**Recorded data**
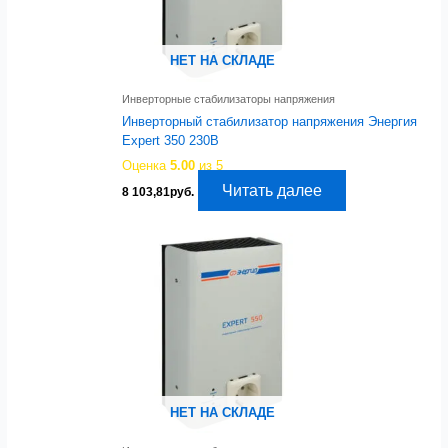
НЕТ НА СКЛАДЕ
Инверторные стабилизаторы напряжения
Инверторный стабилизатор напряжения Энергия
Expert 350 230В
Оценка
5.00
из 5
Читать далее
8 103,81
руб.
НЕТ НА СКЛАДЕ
==
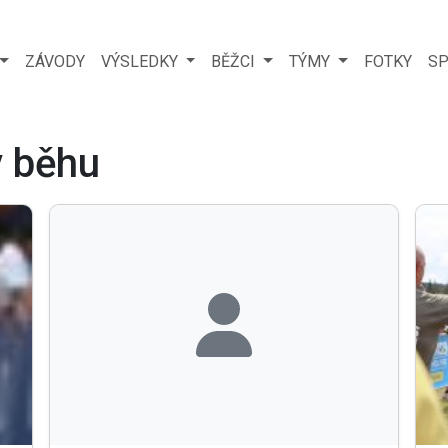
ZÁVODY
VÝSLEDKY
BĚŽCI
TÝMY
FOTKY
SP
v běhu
--
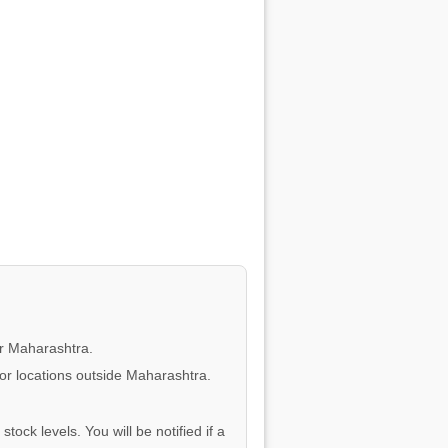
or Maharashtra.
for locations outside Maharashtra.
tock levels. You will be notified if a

**Your instructions**
Search the data for "напряжения". Copy each line that has it.

**Task result**
Инверторные стабилизаторы напряжения
Инверторный стабилизатор напряжения Энергия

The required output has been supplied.